Opera News, Critic’s Choice, February 2019
Kenneth Fuchs: Piano Concerto (“Spiritualist”); Poems of Life (For Countertenor and Orchestra);
Glacier (Concerto for Electric Guitar); Rush (Concerto for Alto Saxophone)
London Symphony Orchestra — JoAnn Falletta, conductor
Jeffrey Biegel, piano
Aryeh Nussbaum Cohen, countertenor
D. J. Sparr, electric guitar
Timothy McAllister, alto saxophone
Tim Hugh (cello)
Naxos (American Classics 8.559824)
Kenneth Fuchs (b. 1956) is a prolific American composer and professor of music composition at the University of Connecticut. He is a longtime friend and artistic collaborator of conductor JoAnn Falletta; this is the fifth album of Fuchs’s music that Falletta has recorded with the London Symphony on Naxos. This collection features Poems of Life, an eighteen-minute song cycle for countertenor and orchestra to poems by Judith G. Wolf.

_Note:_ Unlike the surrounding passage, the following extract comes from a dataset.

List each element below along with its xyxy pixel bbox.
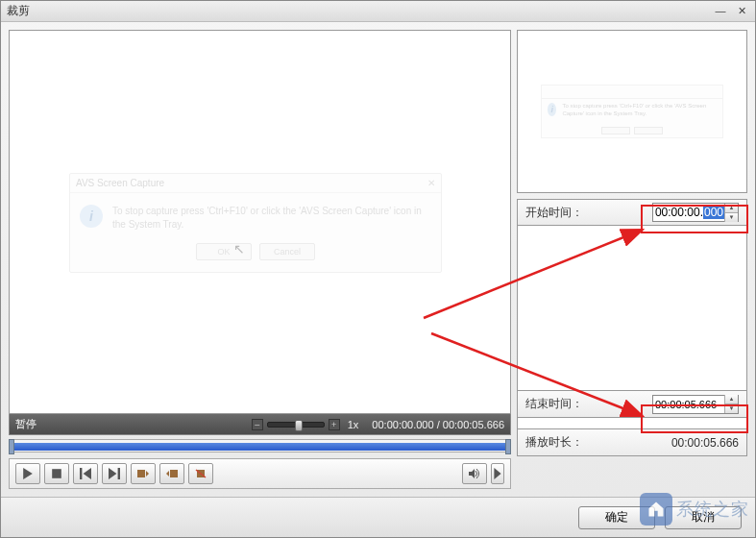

Fuchs has arranged twelve of Wolf’s poems into five movements. The flow from one poem to the next within each movement is seamless, both musically and thematically. Collectively, Wolf’s poems traverse an emotional arc from the death of a loved one to spiritual transcendence. Fuchs shapes the cycle skillfully, starting with solo voice, then adding incrementally to the instrumentation. The countertenor, Aryeh Nussbaum Cohen, begins “Ethereal” with a pleasantly arching a cappella melody, a good depiction of the opening phrase (“A wisp of thought”). A solo cello answers the vocal line, then voice and cello counterpoint continues into the second poem, “Time Slips Away.” Nussbaum Cohen’s attractive, gently pulsating countertenor intertwines beautifully with Tim Hugh’s rich, singing cello tone.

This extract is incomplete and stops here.